Task prompt —
This task calls for every entry below to be repeated exactly, without the pictures.
━━━
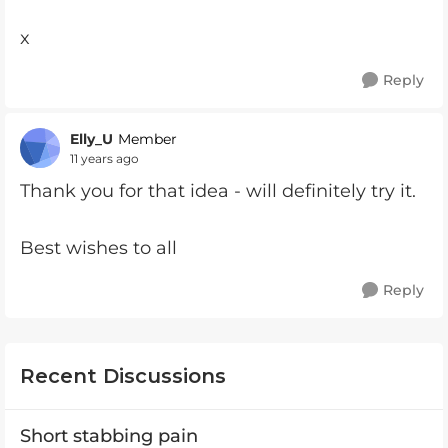
x
Reply
Elly_U
Member
11 years ago
Thank you for that idea - will definitely try it.
Best wishes to all
Reply
Recent Discussions
Short stabbing pain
━━━
Answer to the problem —
x
Reply
Elly_U
Member
11 years ago
Thank you for that idea - will definitely try it.
Best wishes to all
Reply
Recent Discussions
Short stabbing pain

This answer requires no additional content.